Canada

B.C. police want missing kids alert system

Calls go out for missing kids alert system in B.C.

The safe rescue of an abducted 10-year-old girl in Nevada has put a new light on efforts to establish an emergency bulletin plan in parts of Canada.

Crystal Dunahee believes a so-called "Amber alert" could have helped bring her son safely home after he disappeared 11 years ago.

"I do believe a project like this could have helped us locate Michael a lot faster," she said.

On Tuesday, Nichole Taylor Timmons was found about 500 kilometres from her California home five hours after an Amber alert was issued.

Police in Reno, Nevada, were waiting for her family to come get her on Wednesday. Her former babysitter, Glenn Park, 67, has been arrested.

In an Amber alert system, law-enforcement agencies and broadcasters co-operate to issue urgent bulletins about missing children. Radio stations break into their scheduled programs with the alert, cable television will scroll a message on TV screens, and electronic highway signs will carry the bulletin.

Alerts could include descriptions of the child, a suspected abductor, and details about a vehicle. Police say getting the information distributed widely and fast is key, because after about three hours, the chances of finding a child safe drop off dramatically.

The alert was named after Amber Hagerman, a nine-year-old abducted and killed in Texas.
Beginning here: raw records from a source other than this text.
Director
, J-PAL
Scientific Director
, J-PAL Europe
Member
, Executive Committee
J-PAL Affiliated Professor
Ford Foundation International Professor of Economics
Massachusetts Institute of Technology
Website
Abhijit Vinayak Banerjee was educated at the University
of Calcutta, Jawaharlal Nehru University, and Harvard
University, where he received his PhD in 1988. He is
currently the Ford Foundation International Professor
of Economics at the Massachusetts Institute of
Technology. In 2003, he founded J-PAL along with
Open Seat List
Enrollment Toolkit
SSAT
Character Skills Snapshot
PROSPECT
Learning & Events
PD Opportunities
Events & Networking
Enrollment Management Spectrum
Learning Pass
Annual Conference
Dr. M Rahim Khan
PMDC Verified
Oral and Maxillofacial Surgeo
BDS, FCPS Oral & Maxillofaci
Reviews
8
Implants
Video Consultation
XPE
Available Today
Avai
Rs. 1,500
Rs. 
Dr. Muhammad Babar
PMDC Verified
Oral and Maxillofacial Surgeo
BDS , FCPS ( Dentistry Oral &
Her killer was never found.

Missing children organizations in the United States say the Amber alert has helped save 26 children in the past five years.
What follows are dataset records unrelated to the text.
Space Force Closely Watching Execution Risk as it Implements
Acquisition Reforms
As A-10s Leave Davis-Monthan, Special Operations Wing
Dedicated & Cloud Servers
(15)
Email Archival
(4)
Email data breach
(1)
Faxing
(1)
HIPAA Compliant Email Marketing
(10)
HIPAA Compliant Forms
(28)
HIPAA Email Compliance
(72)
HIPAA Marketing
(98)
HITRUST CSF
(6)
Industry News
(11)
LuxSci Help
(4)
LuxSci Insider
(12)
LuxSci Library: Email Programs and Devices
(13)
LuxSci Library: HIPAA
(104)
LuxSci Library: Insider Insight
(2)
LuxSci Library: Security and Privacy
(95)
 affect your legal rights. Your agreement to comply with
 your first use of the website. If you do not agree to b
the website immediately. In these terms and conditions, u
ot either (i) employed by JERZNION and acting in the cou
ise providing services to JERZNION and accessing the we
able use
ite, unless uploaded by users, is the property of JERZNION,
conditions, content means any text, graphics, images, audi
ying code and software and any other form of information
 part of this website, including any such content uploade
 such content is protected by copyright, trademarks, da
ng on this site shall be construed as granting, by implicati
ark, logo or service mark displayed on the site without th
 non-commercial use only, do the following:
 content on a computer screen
On Tuesday, the alert brought hundreds of calls about Nichole and her alleged abductor.

Michael Dunahee has never been found. He was abducted from a park near his home in Victoria, B.C. His mother believes a bulletin could have kept his kidnapper from getting off Vancouver Island.

With 48 kids abducted by strangers across the country last year, police in B.C. want to implement the Amber system.

"Those communications systems are already in place," said RCMP Const. Danielle Efford. "What we're looking at is co-ordinating all of those in order to send out alerts."